▸ **Exercise objective**: For each line in the data that includes "Settings", make a copy.

** Input data follows **

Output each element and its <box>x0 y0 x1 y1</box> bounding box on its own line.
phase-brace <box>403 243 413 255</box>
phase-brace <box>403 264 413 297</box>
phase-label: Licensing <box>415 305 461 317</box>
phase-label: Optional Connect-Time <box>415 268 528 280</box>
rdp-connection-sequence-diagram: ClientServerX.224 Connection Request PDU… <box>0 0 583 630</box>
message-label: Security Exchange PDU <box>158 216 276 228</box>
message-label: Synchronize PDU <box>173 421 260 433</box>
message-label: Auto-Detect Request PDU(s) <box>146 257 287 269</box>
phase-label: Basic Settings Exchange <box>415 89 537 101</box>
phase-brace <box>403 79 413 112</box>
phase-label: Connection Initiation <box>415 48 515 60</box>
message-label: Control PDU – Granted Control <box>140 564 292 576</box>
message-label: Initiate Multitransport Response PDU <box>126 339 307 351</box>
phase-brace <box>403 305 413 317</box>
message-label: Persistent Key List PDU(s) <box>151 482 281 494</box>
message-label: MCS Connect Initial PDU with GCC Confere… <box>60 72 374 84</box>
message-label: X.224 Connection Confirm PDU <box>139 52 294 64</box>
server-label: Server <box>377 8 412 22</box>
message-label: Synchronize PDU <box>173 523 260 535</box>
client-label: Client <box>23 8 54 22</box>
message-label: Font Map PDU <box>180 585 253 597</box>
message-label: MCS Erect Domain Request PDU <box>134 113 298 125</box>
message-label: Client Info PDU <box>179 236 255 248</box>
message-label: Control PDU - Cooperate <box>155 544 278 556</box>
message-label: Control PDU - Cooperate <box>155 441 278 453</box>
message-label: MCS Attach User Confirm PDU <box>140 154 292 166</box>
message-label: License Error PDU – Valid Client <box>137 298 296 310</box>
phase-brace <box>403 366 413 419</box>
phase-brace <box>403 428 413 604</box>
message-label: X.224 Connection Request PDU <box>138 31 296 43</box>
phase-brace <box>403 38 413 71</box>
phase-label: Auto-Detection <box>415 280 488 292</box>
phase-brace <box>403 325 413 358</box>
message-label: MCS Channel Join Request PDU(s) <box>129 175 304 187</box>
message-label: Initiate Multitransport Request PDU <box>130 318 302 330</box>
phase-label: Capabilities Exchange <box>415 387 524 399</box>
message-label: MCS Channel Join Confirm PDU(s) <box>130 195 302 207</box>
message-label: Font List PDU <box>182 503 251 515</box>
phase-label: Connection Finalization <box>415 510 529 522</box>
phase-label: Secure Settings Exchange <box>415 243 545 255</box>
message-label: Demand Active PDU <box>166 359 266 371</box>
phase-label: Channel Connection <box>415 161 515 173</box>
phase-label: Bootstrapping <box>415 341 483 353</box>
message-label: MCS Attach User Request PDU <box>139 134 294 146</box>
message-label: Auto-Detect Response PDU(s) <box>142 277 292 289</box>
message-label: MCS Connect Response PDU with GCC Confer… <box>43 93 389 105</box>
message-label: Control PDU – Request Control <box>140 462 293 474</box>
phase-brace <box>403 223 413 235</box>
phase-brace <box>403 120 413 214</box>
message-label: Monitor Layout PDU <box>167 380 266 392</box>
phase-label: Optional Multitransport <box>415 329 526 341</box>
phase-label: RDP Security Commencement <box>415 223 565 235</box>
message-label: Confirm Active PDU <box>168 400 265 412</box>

** End of Input data **

▸ **Your solution**:
phase-label: Basic Settings Exchange <box>415 89 537 101</box>
phase-label: Secure Settings Exchange <box>415 243 545 255</box>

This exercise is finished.